In its March proof of reserves update, Binance said it held more than 639,000 BTC in wallets supporting user balances. So the $200 billion figure is roughly 4.4 times bigger than Binance’s Bitcoin pile.
This number looks even bigger when compared to the remaining Bitcoin issuance.
Blockchain.com shows that there are already 20,003,043 BTC in circulation and 996,957 BTC still to be mined before reaching the network’s limit of 21 million. At current prices, War Call is equivalent to approximately 2.83 times the total amount of Bitcoin mined.
Why it seems easier to calculate with dollars than with Bitcoin
This gap points to a deeper distinction between fiat monetary systems and scarce digital assets.
A call for war on this scale can be made in dollars because the U.S. government operates within a monetary system built around debt issuance and supply expansion.
Washington can authorize spending and raise funds through Treasury borrowing without first accumulating a fixed pool of scarce units. The total federal debt already exceeds $39 trillion, according to Treasury data, which shows how spending of this size is being absorbed through budget deficits and bond issuance.
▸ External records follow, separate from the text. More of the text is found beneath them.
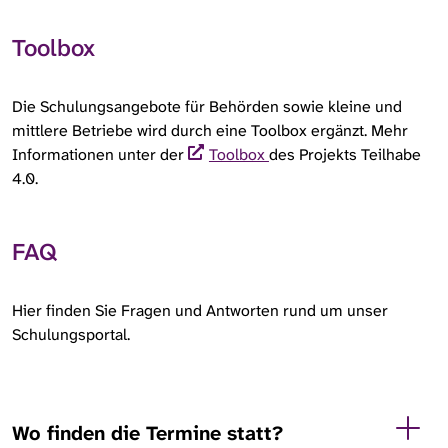
Toolbox
Die Schulungsangebote für Behörden sowie kleine und
mittlere Betriebe wird durch eine Toolbox ergänzt. Mehr
Informationen unter der
Toolbox
des Projekts Teilhabe
4.0.
FAQ
Hier finden Sie Fragen und Antworten rund um unser
Schulungsportal.
Wo finden die Termine statt?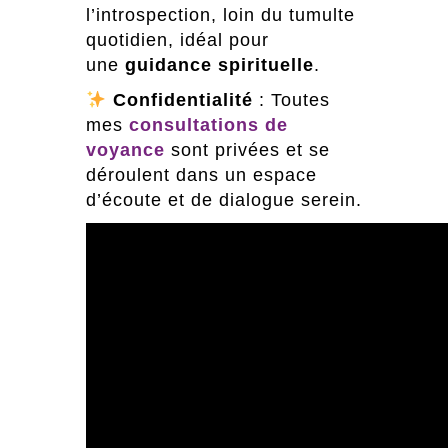
l’introspection, loin du tumulte
quotidien, idéal pour
une
guidance spirituelle
.
Confidentialité
: Toutes
mes
consultations de
voyance
sont privées et se
déroulent dans un espace
d’écoute et de dialogue serein.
Bitcoin doesn’t work like that. Its maximum supply is fixed in code at 21 million coins, and new coins will only come into circulation through mining. Mining is a process that requires time, energy, hardware, and issuance of blocks.
As such, it is much more difficult to collect Bitcoin at scale than the legal debt created by government borrowing.
As a practical matter, the U.S. government could ask for an additional $200 billion. Because the dollar system allows the United States to continue expanding its balance sheet through debt. The equivalent cannot be done with Bitcoin, as no authority can mandate the existence of millions of new BTC.
This distinction has been at the heart of an argument that many Bitcoin supporters have made for years. In their view, Bitcoin is not only a store of value, but also a monetary benchmark that reveals the scale of government spending that is difficult to capture with fiat currencies.
Coinbase CEO Brian Armstrong captured it perfectly on X, saying:
“Bitcoin acts as a check and balance on inflation. When spending gets too out of control, capital moves into Bitcoin.”
This debate is already beginning to form policy language in Washington.
In March 2025, the Trump administration issued an order establishing the Strategic Bitcoin Reserve. The White House has described Bitcoin as a reserve asset that should not be sold, but has directed officials to consider budget-neutral acquisition methods.
For Bitcoin supporters, the broader argument is straightforward. In a world where war costs, deficits, and debt continue to grow in fiat money, scarce assets with fixed supplies become more important as reference points.
So a $200 billion war request could become another Washington item. But from a Bitcoin perspective, this looks like a claim on the value of governments, ETFs, exchanges, and treasury companies for amounts in excess of their holdings and even the supply that has yet to be mined.